Pura Dalam Jagaraga tarik selaku bahan riset. Khususnya mengenai sudut pandang beberapa seniman yang secara "suka tiada bebas" menghiasi bangunan pura dengan hiasa yang benar-benar jauh dengan kepentingan pura biasanya. Dan, itu, kelebihan seniman-seniman Buleleng yang sering berlainan dengan seniman yang lain di teritori Bali yang patuh pakem.
Pura Dalam Jagaraga – Buleleng
"Saksi" Perang, Acara Spiritual dan Kekhasan Arsitekturnya
Belum diketemukan data tentu, entahlah tahun berapakah dibangun Pura Dalam Jagaraga. Pura Dalam — yang dahulu disebutkan Pura Segara Madu — ini, berada di Dusun Jagaraga, Kecamatan Sawan, Kabupaten Buleleng. Memiliki jarak seputar 11 km dari kota Singaraja. Pura ini adalah Basis Instruksi laskar Bali dalam Perang Jagaraga, lalu.

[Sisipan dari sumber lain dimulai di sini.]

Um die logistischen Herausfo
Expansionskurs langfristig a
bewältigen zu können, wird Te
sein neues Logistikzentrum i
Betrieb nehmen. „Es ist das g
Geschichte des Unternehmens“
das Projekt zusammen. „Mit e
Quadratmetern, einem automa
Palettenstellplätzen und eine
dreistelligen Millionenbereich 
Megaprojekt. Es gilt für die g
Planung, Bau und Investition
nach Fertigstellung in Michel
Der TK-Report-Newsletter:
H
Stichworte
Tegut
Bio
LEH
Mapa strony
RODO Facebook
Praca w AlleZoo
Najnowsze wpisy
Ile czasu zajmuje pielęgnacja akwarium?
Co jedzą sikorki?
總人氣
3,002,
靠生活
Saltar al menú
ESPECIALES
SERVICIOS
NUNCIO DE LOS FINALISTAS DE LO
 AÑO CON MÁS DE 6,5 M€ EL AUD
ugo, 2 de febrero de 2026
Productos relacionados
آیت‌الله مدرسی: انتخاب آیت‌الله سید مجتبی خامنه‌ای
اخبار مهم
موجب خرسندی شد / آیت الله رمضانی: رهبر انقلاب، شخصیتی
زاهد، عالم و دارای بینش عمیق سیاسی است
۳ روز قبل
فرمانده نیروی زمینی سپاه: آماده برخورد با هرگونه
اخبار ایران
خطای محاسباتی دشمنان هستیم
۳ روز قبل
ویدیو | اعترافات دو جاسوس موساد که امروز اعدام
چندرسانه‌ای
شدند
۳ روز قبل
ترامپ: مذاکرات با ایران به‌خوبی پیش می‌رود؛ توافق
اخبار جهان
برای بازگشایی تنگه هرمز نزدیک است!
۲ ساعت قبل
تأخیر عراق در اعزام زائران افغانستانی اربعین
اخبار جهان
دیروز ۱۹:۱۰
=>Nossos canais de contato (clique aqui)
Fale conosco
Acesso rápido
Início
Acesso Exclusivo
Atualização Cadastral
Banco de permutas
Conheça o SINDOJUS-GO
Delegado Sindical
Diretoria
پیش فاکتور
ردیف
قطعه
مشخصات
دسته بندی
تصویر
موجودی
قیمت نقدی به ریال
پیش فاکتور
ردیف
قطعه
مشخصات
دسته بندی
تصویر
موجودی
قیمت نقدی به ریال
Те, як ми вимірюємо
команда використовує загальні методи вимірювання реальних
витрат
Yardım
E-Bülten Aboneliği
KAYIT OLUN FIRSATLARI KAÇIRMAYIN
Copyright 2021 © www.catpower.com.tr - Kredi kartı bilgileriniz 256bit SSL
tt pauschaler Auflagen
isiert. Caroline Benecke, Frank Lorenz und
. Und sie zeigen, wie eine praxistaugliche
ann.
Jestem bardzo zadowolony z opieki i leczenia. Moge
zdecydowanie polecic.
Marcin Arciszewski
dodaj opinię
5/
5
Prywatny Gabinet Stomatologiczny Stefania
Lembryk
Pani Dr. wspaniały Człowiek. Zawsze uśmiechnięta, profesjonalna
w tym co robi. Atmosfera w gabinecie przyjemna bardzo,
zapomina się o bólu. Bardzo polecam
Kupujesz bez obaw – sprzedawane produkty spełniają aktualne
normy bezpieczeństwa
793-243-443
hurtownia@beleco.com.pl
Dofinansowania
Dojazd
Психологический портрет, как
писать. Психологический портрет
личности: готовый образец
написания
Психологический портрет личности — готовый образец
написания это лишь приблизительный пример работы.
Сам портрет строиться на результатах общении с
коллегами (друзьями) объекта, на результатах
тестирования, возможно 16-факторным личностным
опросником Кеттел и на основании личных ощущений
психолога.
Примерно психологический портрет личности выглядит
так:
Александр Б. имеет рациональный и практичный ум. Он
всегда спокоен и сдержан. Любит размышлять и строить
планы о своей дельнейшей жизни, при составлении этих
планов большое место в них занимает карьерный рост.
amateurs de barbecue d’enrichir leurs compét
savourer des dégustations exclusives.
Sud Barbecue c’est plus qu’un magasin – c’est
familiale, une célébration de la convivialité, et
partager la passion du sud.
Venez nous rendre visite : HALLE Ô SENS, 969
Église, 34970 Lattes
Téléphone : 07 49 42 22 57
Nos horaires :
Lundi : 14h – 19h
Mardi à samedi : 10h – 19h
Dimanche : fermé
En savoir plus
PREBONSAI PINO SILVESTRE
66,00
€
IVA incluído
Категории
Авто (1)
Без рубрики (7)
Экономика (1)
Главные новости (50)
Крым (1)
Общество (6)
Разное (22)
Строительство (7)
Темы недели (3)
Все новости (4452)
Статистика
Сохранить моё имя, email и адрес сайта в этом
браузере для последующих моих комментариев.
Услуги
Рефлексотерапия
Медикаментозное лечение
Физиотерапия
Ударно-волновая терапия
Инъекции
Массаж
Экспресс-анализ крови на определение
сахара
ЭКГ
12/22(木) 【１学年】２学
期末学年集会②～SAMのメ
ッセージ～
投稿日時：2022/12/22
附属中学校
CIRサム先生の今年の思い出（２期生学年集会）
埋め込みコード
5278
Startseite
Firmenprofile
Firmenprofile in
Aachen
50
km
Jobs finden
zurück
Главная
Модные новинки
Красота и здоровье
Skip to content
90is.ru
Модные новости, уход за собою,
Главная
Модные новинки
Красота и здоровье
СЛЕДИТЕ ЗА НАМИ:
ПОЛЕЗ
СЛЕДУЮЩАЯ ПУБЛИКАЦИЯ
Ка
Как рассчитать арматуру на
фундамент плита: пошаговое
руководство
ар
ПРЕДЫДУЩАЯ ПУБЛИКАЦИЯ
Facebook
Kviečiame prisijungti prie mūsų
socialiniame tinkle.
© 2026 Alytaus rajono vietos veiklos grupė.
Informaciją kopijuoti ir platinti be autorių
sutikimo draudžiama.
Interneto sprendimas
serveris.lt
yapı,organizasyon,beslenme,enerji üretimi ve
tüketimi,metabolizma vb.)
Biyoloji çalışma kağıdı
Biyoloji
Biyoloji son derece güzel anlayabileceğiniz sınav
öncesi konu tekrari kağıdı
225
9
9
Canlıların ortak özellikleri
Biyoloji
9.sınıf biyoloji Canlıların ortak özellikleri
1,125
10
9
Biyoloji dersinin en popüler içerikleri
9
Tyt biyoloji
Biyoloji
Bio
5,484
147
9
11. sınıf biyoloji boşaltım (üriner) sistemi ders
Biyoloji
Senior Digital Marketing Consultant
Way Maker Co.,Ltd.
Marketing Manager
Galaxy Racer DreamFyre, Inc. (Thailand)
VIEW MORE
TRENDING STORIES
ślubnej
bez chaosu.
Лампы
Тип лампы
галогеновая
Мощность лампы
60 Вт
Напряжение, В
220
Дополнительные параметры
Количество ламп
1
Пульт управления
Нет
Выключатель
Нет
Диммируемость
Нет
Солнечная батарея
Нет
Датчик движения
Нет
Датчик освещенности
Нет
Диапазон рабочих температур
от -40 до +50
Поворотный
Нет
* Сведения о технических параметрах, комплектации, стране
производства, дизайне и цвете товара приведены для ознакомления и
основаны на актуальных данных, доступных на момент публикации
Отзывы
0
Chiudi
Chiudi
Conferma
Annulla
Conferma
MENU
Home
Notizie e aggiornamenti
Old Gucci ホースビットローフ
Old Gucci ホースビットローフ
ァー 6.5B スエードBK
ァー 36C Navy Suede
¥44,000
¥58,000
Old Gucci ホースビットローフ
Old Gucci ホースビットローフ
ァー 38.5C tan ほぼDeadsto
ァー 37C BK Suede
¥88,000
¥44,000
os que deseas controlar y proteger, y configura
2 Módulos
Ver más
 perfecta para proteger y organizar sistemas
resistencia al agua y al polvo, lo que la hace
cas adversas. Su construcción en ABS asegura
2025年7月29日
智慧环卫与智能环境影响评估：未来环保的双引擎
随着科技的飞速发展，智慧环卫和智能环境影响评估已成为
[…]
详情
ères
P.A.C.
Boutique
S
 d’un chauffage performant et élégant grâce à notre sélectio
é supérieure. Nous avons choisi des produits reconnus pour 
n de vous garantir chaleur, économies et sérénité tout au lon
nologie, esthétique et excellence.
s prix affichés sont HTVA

Di Pura Dalam berikut Jero Jempiring — istri patih I Gusti Ketut Jelantik — bertahan selaku sentral perlawanan, mengadang gempuran lawan, ketika benteng Jagaraga yang memiliki jarak seputar 200 mtr. dari pura ini ditempati Belanda. Jero Jempiring terkenal karena sukses mengendalikan jalannya pertarungan di seputar Pura Dalam Jagaraga pada 1848, sebagai instruksi dan penyala semangat laskar Bali waktu hadapi Belanda.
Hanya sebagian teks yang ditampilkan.